ESPN’s last big round of layoffs took place in 2015 and stayed, for the most part, behind the camera. Its next round won’t be so deferential to talent.

The Disney-owned cable channel is set to reduce personnel in the coming months, with the bulk of cuts coming from the on-air ranks. The move is indicative of the growing pressure ESPN feels as the cable ecosystem evolves, and of how the network plans to adapt in response.

According to Nielsen research, ESPN had 87.4 million subscribers in March, down from more than 100 million six years ago. Subscriber erosion has presented a challenge for all cable channels in the era of skinny bundles — low-cost network packages delivered via broadband, such as DirecTV Now — but ESPN, with its outsize presence in the cable landscape and the Walt Disney Co. portfolio, has been scrutinized more closely than most brands.

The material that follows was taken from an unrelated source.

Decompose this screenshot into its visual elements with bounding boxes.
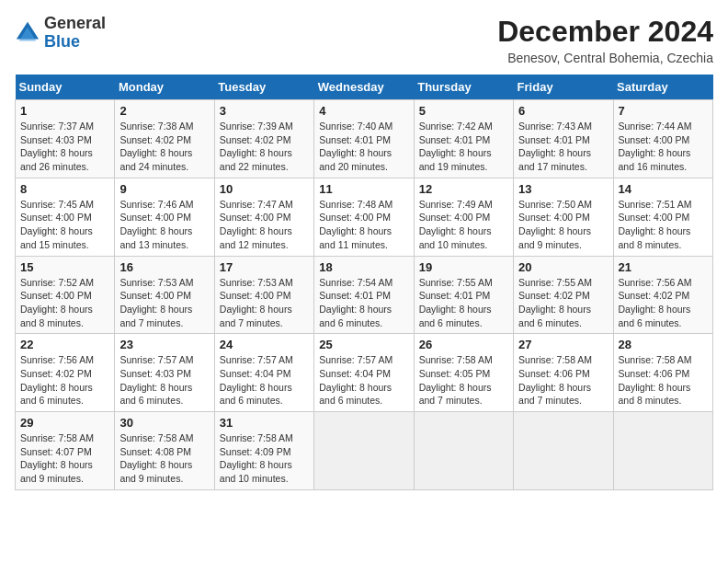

ESPN demands the largest affiliate fee of any cable network, averaging $7.21 per subscriber per month in 2016, according to SNL Kagan. It also boasts what may be the highest programming costs. The network spent many years aggressively pursuing — and driving up — sports rights fees. Its NFL, NBA, and MLB packages together cost the network $4 billion per year, in addition to what it pays for college football, golf, and other sports programming.

“ESPN has locked in contracts for all of its content, so it knows exactly how much its content costs are going up,” says Needham senior analyst Laura Martin. “It can’t control the amount of subscribers in the TV ecosystem. It has to figure out another way to get back to the profitability targets it sent the parent company through its budgeting.”

Sustained strong ratings for live sports have protected ESPN from the damage its cable cousins endured as delayed and digital viewing of entertainment programming became the new normal. But while other channels can manage change by loosening or tightening the programming spigot, ESPN’s options for controlling costs are limited as subscriber levels drift downward.

“One way to do that is to cut costs through people costs,” Martin says.

ESPN has shifted its talent priorities in the last two years. Gone are old, high-priced hands such as Chris Berman, Keith Olbermann, and Bill Simmons. Among the channel’s rising stars are Scott Van Pelt, who began hosting a special late-night version of “SportsCenter” in 2015; Michael Smith and Jemele Hill, who launched their own specially branded 6 p.m. “SportsCenter” last year; and “Mike and Mike” co-host Mike Greenberg, who the network is eyeing for a possible solo morning show. All four represent a type of personality that ESPN will value in the coming reorganization — they appeal to young or traditionally underserved audiences and are able to move seamlessly between television and digital.

Reprioritizing talent is part of a larger ESPN effort to pivot toward digital — and mitigate losses. In a February conference call following a fiscal first quarter that saw an 11% year-over-year decline in operating income for his company’s cable division, Disney CEO Bob Iger touted ESPN’s planned launch of a standalone streaming app.

“I can tell you our full intent is to go out there aggressively with direct-to-consumer [offerings of] ESPN and other Disney-branded properties,” Iger said. He also emphasized the strong presence of Disney’s channels — including ESPN — on the new skinny bundles, which Nielsen does not yet count in subscriber measurement or television ratings.

Disney, meanwhile, is at a crossroads, with reports circulating that Iger may extend his tenure as CEO beyond his planned 2018 exit, even as he fends off criticism over his participation in a business advisory council for President Trump’s White House.

Amid such distractions, the future health of ESPN looms large, threatening to overshadow success in other arenas such as feature films, consumer merchandise, and theme parks.

“Disney’s share price pivots on the health of ESPN,” Martin says. “If ESPN is not doing well, Disney’s stock price goes down.”